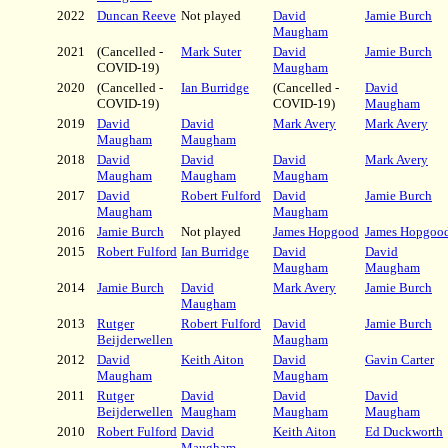
2022
Duncan Reeve
Not played
David
Jamie Burch
Maugham
2021
(Cancelled -
Mark Suter
David
Jamie Burch
COVID-19)
Maugham
2020
(Cancelled -
Ian Burridge
(Cancelled -
David
COVID-19)
COVID-19)
Maugham
2019
David
David
Mark Avery
Mark Avery
Maugham
Maugham
2018
David
David
David
Mark Avery
Maugham
Maugham
Maugham
2017
David
Robert Fulford
David
Jamie Burch
Maugham
Maugham
2016
Jamie Burch
Not played
James Hopgood
James Hopgoo
2015
Robert Fulford
Ian Burridge
David
David
Maugham
Maugham
2014
Jamie Burch
David
Mark Avery
Jamie Burch
Maugham
2013
Rutger
Robert Fulford
David
Jamie Burch
Beijderwellen
Maugham
2012
David
Keith Aiton
David
Gavin Carter
Maugham
Maugham
2011
Rutger
David
David
David
Beijderwellen
Maugham
Maugham
Maugham
2010
Robert Fulford
David
Keith Aiton
Ed Duckworth
Maugham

○ ○ ○ ○

**YOUR TASK**.
Copy out every line above, word for word, minus images.

**ANSWER SECTION**.
2022
Duncan Reeve
Not played
David
Jamie Burch
Maugham
2021
(Cancelled -
Mark Suter
David
Jamie Burch
COVID-19)
Maugham
2020
(Cancelled -
Ian Burridge
(Cancelled -
David
COVID-19)
COVID-19)
Maugham
2019
David
David
Mark Avery
Mark Avery
Maugham
Maugham
2018
David
David
David
Mark Avery
Maugham
Maugham
Maugham
2017
David
Robert Fulford
David
Jamie Burch
Maugham
Maugham
2016
Jamie Burch
Not played
James Hopgood
James Hopgoo
2015
Robert Fulford
Ian Burridge
David
David
Maugham
Maugham
2014
Jamie Burch
David
Mark Avery
Jamie Burch
Maugham
2013
Rutger
Robert Fulford
David
Jamie Burch
Beijderwellen
Maugham
2012
David
Keith Aiton
David
Gavin Carter
Maugham
Maugham
2011
Rutger
David
David
David
Beijderwellen
Maugham
Maugham
Maugham
2010
Robert Fulford
David
Keith Aiton
Ed Duckworth
Maugham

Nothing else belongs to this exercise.